Show each line of the listing in which the word "layout" occurs.

◆ ◆ ◆ ◆ ◆ ◆ ◆

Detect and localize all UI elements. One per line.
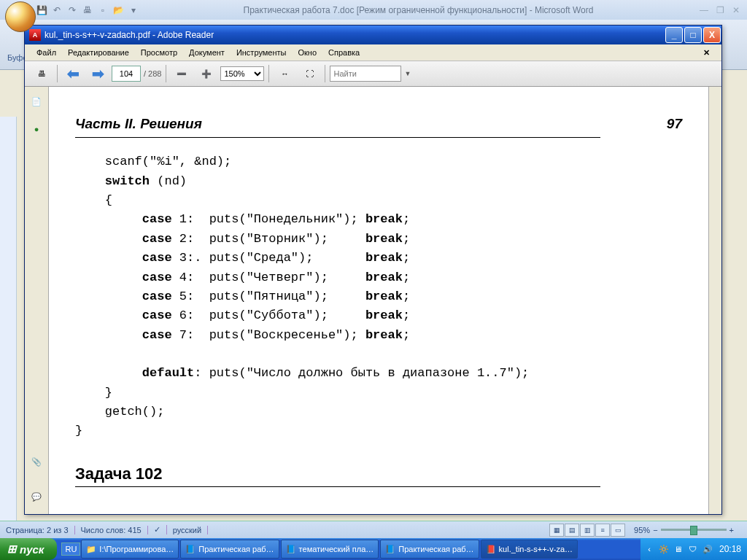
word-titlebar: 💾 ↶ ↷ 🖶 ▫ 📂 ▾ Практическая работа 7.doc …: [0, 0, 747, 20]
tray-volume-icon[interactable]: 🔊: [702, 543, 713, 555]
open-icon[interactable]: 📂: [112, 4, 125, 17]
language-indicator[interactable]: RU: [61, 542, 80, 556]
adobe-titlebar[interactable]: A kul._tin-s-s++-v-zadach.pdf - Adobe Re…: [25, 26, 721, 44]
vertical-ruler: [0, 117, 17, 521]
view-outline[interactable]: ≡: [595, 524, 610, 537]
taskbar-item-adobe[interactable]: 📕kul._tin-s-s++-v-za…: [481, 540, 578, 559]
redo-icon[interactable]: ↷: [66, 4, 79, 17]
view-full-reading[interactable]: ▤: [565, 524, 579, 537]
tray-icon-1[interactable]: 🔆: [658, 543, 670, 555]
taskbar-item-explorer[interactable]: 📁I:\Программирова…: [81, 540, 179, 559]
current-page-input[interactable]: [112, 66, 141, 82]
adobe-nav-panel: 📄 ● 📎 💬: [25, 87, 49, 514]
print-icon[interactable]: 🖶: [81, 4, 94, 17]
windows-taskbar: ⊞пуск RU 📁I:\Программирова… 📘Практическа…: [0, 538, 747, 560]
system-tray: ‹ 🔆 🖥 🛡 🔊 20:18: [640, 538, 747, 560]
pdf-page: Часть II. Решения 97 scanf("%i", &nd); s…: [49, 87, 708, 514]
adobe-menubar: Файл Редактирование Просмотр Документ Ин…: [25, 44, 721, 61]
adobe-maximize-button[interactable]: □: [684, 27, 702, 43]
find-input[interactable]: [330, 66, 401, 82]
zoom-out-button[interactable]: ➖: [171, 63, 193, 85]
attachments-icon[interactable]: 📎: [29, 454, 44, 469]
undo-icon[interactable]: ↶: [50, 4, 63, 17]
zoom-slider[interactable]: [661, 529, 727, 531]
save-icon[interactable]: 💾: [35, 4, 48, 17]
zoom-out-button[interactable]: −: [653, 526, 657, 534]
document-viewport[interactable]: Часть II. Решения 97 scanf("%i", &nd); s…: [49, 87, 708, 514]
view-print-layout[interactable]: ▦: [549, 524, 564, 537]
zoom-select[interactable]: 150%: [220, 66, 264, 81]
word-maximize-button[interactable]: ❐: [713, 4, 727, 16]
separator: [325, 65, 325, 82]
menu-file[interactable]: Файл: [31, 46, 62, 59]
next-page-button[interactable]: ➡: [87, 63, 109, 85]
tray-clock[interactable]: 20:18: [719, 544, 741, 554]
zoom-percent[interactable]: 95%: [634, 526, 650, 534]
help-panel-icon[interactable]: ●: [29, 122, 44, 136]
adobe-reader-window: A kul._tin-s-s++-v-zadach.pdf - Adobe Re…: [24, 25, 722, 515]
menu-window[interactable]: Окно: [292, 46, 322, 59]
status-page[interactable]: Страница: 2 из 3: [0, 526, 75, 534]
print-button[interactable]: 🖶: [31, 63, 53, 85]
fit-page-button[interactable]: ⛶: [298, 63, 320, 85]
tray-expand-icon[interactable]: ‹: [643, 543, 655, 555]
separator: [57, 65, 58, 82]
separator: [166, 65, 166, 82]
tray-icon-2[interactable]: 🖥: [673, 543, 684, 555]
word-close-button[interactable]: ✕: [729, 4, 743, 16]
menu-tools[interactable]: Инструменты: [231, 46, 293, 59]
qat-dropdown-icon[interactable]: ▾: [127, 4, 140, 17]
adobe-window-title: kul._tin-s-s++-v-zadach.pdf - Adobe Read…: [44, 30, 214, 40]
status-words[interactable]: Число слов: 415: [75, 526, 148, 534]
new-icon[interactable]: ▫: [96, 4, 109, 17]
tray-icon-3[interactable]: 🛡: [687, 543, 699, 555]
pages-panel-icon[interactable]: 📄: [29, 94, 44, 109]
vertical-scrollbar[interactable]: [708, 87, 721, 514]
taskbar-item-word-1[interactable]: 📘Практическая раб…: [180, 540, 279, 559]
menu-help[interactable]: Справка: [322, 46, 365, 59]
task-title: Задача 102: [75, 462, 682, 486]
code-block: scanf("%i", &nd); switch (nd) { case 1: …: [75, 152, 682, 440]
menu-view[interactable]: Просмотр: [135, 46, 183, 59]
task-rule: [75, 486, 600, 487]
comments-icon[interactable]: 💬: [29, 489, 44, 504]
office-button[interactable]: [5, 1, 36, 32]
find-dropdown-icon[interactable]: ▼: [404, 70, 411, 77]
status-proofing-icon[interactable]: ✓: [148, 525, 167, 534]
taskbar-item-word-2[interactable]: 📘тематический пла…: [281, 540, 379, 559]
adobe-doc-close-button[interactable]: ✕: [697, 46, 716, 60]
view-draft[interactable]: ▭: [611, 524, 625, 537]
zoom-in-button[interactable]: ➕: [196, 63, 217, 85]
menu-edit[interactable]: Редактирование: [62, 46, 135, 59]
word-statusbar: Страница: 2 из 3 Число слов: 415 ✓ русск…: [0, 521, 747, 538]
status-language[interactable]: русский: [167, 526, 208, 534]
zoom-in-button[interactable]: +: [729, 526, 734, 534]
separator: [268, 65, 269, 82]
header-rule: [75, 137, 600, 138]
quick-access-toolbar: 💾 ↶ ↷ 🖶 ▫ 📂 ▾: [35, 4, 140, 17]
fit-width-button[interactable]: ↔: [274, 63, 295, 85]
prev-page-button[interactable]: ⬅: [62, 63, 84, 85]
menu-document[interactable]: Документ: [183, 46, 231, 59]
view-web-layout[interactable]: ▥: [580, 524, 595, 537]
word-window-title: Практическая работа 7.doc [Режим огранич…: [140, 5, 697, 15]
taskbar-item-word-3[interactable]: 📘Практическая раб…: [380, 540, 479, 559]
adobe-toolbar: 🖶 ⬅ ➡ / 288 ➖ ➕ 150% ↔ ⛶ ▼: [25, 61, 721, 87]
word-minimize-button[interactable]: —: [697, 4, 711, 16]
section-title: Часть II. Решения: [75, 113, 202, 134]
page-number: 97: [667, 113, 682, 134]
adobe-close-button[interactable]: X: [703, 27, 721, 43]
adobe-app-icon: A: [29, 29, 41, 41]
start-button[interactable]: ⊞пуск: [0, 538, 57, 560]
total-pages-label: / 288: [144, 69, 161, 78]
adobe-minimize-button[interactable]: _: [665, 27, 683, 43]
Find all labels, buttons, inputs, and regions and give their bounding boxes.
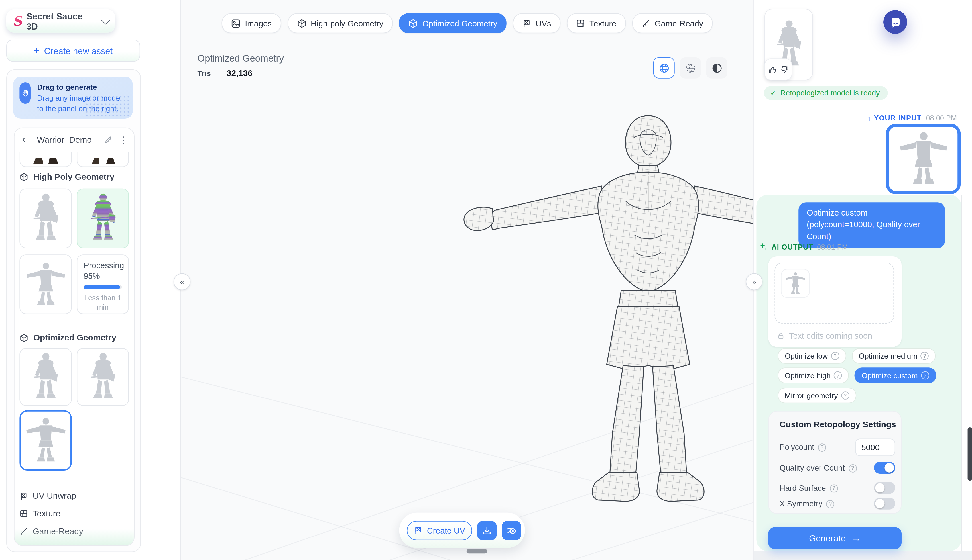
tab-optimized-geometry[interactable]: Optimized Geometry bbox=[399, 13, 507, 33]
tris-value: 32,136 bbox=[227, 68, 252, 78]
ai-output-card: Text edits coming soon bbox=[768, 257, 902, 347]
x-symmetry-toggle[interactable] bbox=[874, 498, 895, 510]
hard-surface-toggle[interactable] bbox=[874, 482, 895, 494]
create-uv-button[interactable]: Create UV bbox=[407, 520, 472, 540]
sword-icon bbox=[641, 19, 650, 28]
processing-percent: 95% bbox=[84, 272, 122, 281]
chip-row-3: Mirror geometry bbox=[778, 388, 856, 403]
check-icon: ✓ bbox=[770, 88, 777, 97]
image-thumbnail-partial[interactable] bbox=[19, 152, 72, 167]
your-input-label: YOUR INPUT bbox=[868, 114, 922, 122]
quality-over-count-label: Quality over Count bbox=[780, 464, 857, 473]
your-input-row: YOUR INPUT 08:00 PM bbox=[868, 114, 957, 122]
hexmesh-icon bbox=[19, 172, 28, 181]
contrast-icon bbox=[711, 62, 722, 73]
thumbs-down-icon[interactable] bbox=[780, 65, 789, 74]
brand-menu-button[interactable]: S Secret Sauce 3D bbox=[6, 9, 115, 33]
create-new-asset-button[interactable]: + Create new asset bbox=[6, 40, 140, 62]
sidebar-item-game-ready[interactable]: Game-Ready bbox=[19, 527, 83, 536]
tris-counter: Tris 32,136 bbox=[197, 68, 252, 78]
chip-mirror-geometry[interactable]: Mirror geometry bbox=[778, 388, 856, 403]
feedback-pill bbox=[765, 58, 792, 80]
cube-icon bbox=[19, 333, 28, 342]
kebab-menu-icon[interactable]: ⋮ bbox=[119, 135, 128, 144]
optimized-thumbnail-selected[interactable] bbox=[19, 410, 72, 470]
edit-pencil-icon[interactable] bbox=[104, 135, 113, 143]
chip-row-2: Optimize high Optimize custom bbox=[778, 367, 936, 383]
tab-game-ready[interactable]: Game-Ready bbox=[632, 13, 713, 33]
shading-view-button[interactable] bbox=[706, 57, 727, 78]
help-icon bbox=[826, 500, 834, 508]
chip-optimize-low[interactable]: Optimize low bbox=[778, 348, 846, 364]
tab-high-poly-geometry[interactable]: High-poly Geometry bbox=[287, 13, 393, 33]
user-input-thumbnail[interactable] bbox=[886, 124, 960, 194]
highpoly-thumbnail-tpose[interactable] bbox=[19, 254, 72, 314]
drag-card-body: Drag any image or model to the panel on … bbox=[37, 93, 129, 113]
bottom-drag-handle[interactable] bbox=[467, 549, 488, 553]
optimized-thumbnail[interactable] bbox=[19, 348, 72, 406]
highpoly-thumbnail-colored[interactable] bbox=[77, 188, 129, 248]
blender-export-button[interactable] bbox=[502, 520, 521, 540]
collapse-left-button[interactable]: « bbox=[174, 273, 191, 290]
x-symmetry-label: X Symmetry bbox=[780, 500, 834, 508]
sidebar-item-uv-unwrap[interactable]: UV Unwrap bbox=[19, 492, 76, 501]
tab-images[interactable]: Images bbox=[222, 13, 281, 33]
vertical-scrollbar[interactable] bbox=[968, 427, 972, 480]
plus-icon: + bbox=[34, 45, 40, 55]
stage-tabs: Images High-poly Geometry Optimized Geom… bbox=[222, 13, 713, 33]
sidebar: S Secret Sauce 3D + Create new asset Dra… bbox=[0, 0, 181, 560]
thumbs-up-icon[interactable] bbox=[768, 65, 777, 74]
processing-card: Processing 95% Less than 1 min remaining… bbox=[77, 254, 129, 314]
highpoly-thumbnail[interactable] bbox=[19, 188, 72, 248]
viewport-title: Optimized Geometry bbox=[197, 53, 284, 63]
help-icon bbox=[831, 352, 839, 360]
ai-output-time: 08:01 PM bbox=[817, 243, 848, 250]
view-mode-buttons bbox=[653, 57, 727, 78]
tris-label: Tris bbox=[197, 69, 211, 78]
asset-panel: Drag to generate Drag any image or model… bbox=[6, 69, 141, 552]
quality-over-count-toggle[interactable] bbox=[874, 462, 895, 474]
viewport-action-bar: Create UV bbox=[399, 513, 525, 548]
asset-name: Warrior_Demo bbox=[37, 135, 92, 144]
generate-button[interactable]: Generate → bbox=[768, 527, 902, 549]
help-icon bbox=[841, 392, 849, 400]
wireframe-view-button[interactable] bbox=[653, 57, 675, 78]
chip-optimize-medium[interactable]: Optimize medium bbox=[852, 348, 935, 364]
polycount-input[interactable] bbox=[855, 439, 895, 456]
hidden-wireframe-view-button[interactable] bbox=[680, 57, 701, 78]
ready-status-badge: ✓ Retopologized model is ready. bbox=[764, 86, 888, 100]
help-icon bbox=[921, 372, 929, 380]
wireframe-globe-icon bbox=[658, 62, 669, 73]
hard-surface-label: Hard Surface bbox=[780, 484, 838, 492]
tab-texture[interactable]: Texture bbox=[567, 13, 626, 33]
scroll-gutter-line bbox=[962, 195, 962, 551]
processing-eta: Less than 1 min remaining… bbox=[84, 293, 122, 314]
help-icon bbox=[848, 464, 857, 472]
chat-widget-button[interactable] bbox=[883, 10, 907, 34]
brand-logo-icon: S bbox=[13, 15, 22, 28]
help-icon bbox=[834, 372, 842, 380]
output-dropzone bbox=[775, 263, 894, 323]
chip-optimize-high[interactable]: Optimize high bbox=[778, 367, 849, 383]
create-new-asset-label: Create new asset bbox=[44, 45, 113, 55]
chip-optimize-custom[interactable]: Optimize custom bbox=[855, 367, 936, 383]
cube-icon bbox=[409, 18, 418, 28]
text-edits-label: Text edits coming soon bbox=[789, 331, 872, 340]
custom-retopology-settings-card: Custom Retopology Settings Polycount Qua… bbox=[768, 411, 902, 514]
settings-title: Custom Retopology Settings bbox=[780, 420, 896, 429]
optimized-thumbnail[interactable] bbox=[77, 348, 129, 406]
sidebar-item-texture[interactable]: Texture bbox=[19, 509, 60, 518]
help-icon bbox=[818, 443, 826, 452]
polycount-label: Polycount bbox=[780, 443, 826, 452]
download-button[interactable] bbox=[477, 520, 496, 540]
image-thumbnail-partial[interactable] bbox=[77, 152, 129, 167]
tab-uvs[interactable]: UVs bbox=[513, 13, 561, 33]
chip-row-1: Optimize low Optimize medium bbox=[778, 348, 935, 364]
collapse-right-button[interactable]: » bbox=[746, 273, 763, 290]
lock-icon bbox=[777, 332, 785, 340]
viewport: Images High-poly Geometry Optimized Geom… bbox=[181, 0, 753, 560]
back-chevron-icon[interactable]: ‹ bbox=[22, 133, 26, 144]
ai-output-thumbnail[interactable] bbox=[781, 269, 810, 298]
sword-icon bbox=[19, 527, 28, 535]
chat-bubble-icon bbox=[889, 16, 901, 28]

◆ ◆ ◆ ◆ ◆ ◆ ◆

> _RESULT_
view-print-layout[interactable]: ▦: [549, 524, 564, 537]
view-web-layout[interactable]: ▥: [580, 524, 595, 537]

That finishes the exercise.